By beta (market sensitivity over 5 years), Pfizer Inc.
(PFE) is the lower-risk stock at 0. 54β versus Cognition Therapeutics, Inc. 's 3. 40β — meaning CGTX is approximately 525% more volatile than PFE relative to the S&P 500. On balance sheet safety, Cognition Therapeutics, Inc. (CGTX) carries a lower debt/equity ratio of 2% versus 160% for Eli Lilly and Company — giving it more financial flexibility in a downturn.
05Which is growing faster — CGTX or LLY or PFE or BIIB?
By revenue growth (latest reported year), Eli Lilly and Company (LLY) is pulling ahead at 44.
7% versus -1. 6% for Pfizer Inc. (PFE). On earnings-per-share growth, the picture is similar: Eli Lilly and Company grew EPS 96. 0% year-over-year, compared to -21. 1% for Biogen Inc.. Over a 3-year CAGR, LLY leads at 31. 7% annualised revenue growth. Higher growth typically commands a higher valuation multiple — check whether the premium P/E or P/S is justified by the growth rate using the PEG ratio.
06Which has better profit margins — CGTX or LLY or PFE or BIIB?
Eli Lilly and Company (LLY) is the more profitable company, earning 31.
7% net margin versus 0. 0% for Cognition Therapeutics, Inc. — meaning it keeps 31. 7% of every revenue dollar as bottom-line profit. Operating margin tells a similar story: LLY leads at 45. 6% versus 0. 0% for CGTX. At the gross margin level — before operating expenses — LLY leads at 83. 8%, reflecting greater pricing power or product mix advantage. Stronger margins indicate durable pricing power, lower cost of revenue, or higher mix of software/services. They are one of the clearest signs of business quality.
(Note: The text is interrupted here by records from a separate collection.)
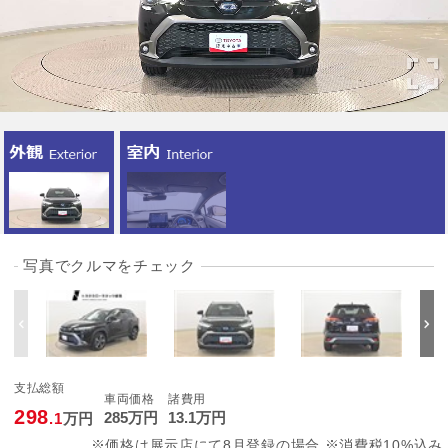
写真でクルマをチェック
支払総額
車両価格
諸費用
298
285
万円
13
.1
万円
.1
万円
※価格は展示店にて8月登録の場合 ※消費税10%込み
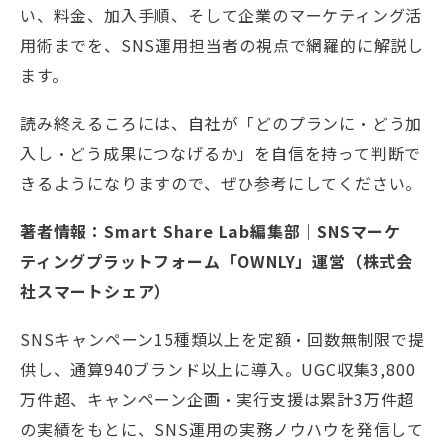
い、料金、加入手順、そして企業のマーケティング活
用術までを、SNS運用担当者の視点で網羅的に解説し
ます。
読み終えるころには、自社が「どのプランに・どう加
入し・どう成果につなげるか」を自信を持って判断で
きるようになりますので、ぜひ参考にしてください。
著者情報：Smart Share Lab編集部｜SNSマーケ
ティングプラットフォーム「OWNLY」運営（株式会
社スマートシェア）
SNSキャンペーン15種類以上を定額・回数無制限で提
供し、通算940ブランド以上に導入。UGC収集3,800
万件超、キャンペーン企画・実行支援は累計3万件超
の実績をもとに、SNS運用の実務ノウハウを発信して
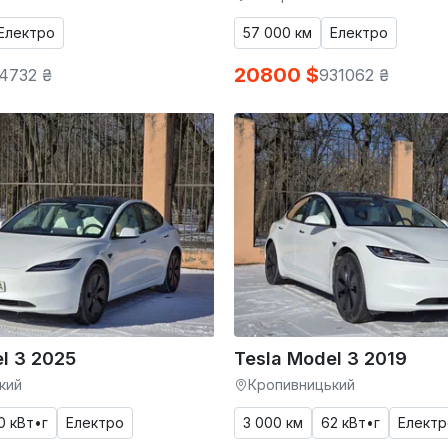
Електро
57 000 км
Електро
20800 $
4732 ₴
931062 ₴
l 3 2025
Tesla Model 3 2019
кий
Кропивницький
0 кВт•г
Електро
3 000 км
62 кВт•г
Електр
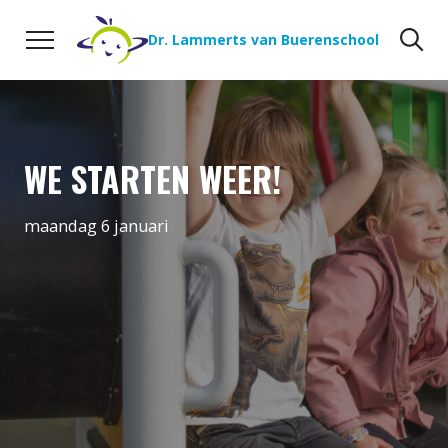
Naar de inhoud
Zoeken
Zo
Dr. Lammerts van Buerenschool
WE STARTEN WEER!
maandag 6 januari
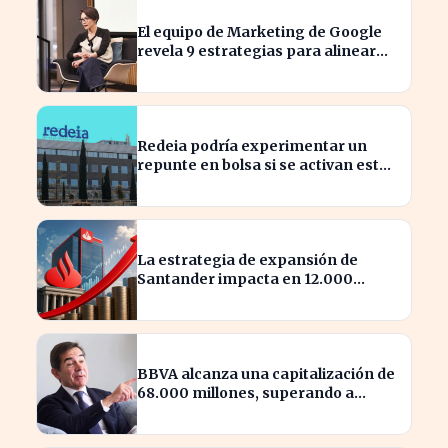
El equipo de Marketing de Google
revela 9 estrategias para alinear
objetivos con Finanzas
Redeia podría experimentar un
repunte en bolsa si se activan estos
cuatro factores clave
La estrategia de expansión de
Santander impacta en 12.000
millones de capital disponible
BBVA alcanza una capitalización de
68.000 millones, superando a
Iberdrola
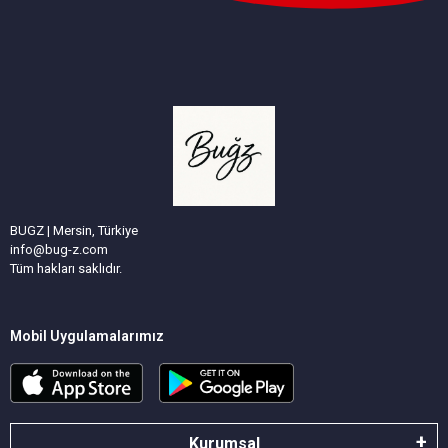
BUGZ | Mersin, Türkiye
info@bug-z.com
Tüm hakları saklıdır.
Mobil Uygulamalarımız
Kurumsal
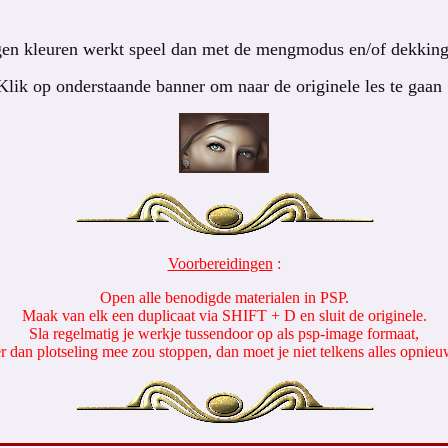
en kleuren werkt speel dan met de mengmodus en/of dekking 
Klik op onderstaande banner om naar de originele les te gaan 
Voorbereidingen
:
Open alle benodigde materialen in PSP.
Maak van elk een duplicaat via SHIFT + D en sluit de originele.
Sla regelmatig je werkje tussendoor op als psp-image formaat,
er dan plotseling mee zou stoppen, dan moet je niet telkens alles opnie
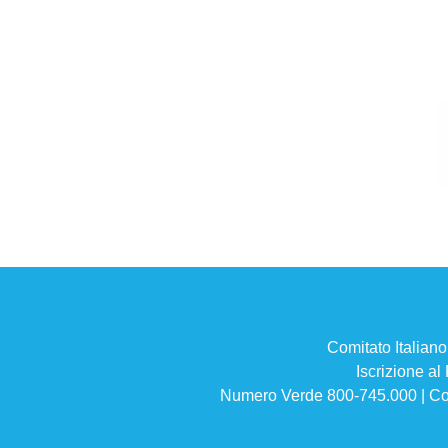
Comitato Italian
Iscrizione a
Numero Verde 800-745.000 | Co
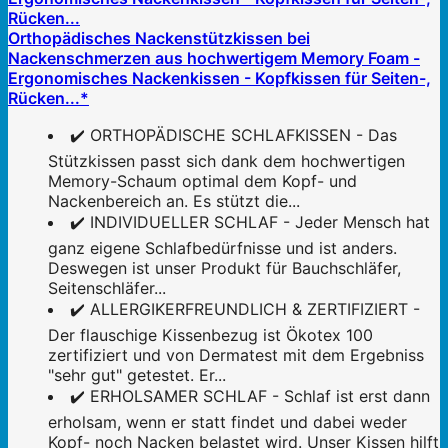
Orthopädisches Nackenstützkissen bei
Nackenschmerzen aus hochwertigem Memory Foam -
Ergonomisches Nackenkissen - Kopfkissen für Seiten-,
Rücken...*
✔️ ORTHOPÄDISCHE SCHLAFKISSEN - Das
Stützkissen passt sich dank dem hochwertigen
Memory-Schaum optimal dem Kopf- und
Nackenbereich an. Es stützt die...
✔️ INDIVIDUELLER SCHLAF - Jeder Mensch hat
ganz eigene Schlafbedürfnisse und ist anders.
Deswegen ist unser Produkt für Bauchschläfer,
Seitenschläfer...
✔️ ALLERGIKERFREUNDLICH & ZERTIFIZIERT -
Der flauschige Kissenbezug ist Ökotex 100
zertifiziert und von Dermatest mit dem Ergebniss
"sehr gut" getestet. Er...
✔️ ERHOLSAMER SCHLAF - Schlaf ist erst dann
erholsam, wenn er statt findet und dabei weder
Kopf- noch Nacken belastet wird. Unser Kissen hilft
07Is CGTX or LLY or PFE or BIIB more undervalued right now?
On forward earnings alone, Pfizer Inc.
(PFE) trades at 8. 9x forward P/E versus 28. 2x for Eli Lilly and Company — 19. 3x cheaper on a one-year earnings basis. Analyst consensus price targets imply the most upside for LLY: 29. 1% to $1258. 47.
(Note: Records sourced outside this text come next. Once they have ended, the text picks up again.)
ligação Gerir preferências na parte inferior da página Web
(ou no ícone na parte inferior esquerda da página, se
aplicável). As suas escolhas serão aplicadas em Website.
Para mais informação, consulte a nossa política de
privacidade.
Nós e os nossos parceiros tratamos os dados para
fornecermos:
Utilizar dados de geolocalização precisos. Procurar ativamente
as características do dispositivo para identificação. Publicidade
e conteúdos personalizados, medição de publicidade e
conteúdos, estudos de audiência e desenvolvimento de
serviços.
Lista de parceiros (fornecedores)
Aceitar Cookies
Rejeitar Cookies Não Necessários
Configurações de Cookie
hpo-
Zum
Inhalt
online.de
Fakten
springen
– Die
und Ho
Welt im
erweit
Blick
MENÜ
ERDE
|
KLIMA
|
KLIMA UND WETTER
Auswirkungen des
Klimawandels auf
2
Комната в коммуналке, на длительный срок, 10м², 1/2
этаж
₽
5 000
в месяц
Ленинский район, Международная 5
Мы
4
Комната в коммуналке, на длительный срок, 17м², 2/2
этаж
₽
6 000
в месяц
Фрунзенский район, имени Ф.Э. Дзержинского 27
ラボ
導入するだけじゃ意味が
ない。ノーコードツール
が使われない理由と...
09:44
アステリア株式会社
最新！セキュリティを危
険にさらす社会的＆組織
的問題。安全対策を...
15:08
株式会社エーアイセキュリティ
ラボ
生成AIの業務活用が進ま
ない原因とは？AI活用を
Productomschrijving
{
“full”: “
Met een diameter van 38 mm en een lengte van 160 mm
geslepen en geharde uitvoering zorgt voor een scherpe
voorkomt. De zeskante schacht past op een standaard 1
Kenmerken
08Which pays a better dividend — CGTX or LLY or PFE or BIIB?
In this comparison, PFE (6.
5% yield), LLY (0. 6% yield) pay a dividend. CGTX, BIIB do not pay a meaningful dividend and should not be held primarily for income.
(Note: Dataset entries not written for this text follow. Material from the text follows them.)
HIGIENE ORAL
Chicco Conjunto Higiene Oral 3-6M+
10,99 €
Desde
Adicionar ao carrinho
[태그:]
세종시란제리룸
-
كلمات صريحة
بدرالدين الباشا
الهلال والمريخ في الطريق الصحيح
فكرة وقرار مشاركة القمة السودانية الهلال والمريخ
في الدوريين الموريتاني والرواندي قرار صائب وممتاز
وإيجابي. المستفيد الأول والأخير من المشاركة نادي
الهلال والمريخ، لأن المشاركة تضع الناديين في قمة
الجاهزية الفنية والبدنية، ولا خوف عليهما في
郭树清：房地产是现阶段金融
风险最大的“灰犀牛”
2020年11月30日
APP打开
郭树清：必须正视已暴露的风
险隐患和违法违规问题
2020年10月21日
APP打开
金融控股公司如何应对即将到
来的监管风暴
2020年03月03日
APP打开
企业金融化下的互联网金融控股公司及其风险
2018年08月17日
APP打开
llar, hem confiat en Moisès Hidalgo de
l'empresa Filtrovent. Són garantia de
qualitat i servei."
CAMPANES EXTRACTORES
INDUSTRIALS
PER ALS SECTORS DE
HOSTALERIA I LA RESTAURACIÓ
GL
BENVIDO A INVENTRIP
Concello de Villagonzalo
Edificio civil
09Is CGTX or LLY or PFE or BIIB better for a retirement portfolio?
For long-horizon retirement investors, Eli Lilly and Company (LLY) is the stronger choice — it scores higher on the combination of lower volatility, dividend reliability, and long-term compounding (low volatility (β 0.
71), 0. 6% yield, +1238% 10Y return). Cognition Therapeutics, Inc. (CGTX) carries a higher beta of 3. 40 — meaning larger drawdowns in market downturns, which matters significantly when you cannot wait years for a recovery. Both have compounded well over 10 years (LLY: +1238%, CGTX: -90. 9%), confirming both are viable long-term holds — but the lower-volatility option typically results in less emotional selling during corrections. Retirement portfolios generally favour predictability over maximum returns. Consult a financial advisor before making allocation decisions.
10What are the main differences between CGTX and LLY and PFE and BIIB?
Both stocks operate in the Healthcare sector, making this a peer-level intra-sector comparison — the same macro tailwinds and headwinds will affect both.
In terms of investment character: CGTX is a small-cap quality compounder stock; LLY is a large-cap high-growth stock; PFE is a mid-cap income-oriented stock; BIIB is a mid-cap quality compounder stock. LLY, PFE pay a dividend while CGTX, BIIB do not, making them suitable for different income and tax situations. These fundamental differences mean investors should not choose between them on a single metric — the "better stock" depends entirely on which of these characteristics aligns with your investment strategy.